▼

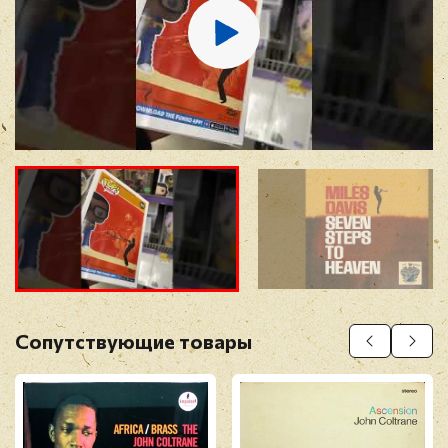
Отзыв
*
Прикрепить фото
Оставить отзыв
Сопутствующие товары
Перед публикацией отзывы проходят
модерацию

▲

# [THE TASK]
The whole listing above is to be printed again exactly; pictures stay out of it.

# [FINISHED EXERCISE]
Отзыв
*
Прикрепить фото
Оставить отзыв
Сопутствующие товары
Перед публикацией отзывы проходят
модерацию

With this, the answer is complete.